Similar, in many respects, to the course I taught under Lucas as a graduate
student at the University of Wisconsin. I've used several different texts
in teaching this course, including both the Lucas and Engleberg and Daly texts.
A relatively easy and fun to teach introductory course.
- Interpersonal Communication (for Health Professionals)
- An adaptation of the Interpersonal Communication course to the needs and experiences of health professionals (especially nurses). The principle adaptations involved bring
- Sophomore Engineering Clinic Public Speaking
- A variation of the basic public speaking course communication course oriented to the presentation requirements associated with engineering. Used Lucas as the text, but made adaptations, based on my considerable experience doing public speaking as a software engineer that aligned the principles of public speaking with the engineering paradigm.
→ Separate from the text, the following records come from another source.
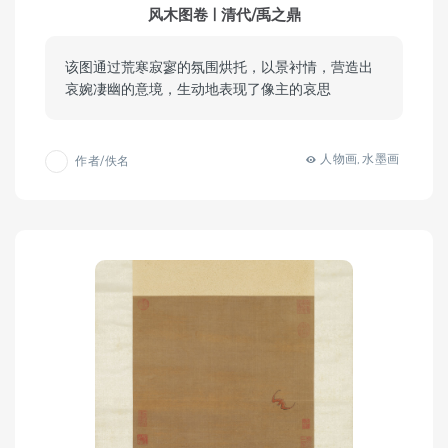
风木图卷 | 清代/禹之鼎
该图通过荒寒寂寥的氛围烘托，以景衬情，营造出
哀婉凄幽的意境，生动地表现了像主的哀思
人物画
水墨画
作者/佚名
,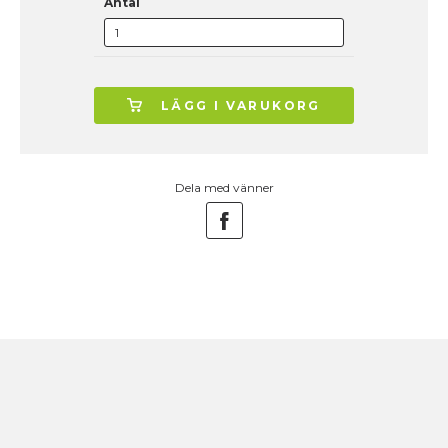
Antal
LÄGG I VARUKORG
Dela med vänner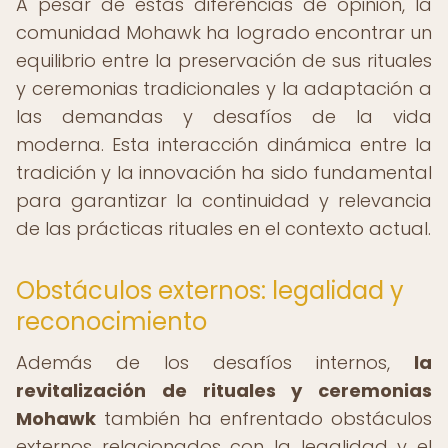
A pesar de estas diferencias de opinión, la
comunidad Mohawk ha logrado encontrar un
equilibrio entre la preservación de sus rituales
y ceremonias tradicionales y la adaptación a
las demandas y desafíos de la vida
moderna. Esta interacción dinámica entre la
tradición y la innovación ha sido fundamental
para garantizar la continuidad y relevancia
de las prácticas rituales en el contexto actual.
Obstáculos externos: legalidad y
reconocimiento
Además de los desafíos internos,
la
revitalización de rituales y ceremonias
Mohawk
también ha enfrentado obstáculos
externos relacionados con la legalidad y el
I have taught, proposed, and expressed interest in teaching other courses
as well. None that are left out of the above are uninteresting or less likely
to intertwine with my research interests. My research is indelibly intertwined
with my teaching. I find it impossible to teach without finding connections
and new research interests. I find my research benefits immensely from the
challenges of the classroom. They are threads in a single strand of rope,
and the strength of that rope is in the reinforcement they give each other.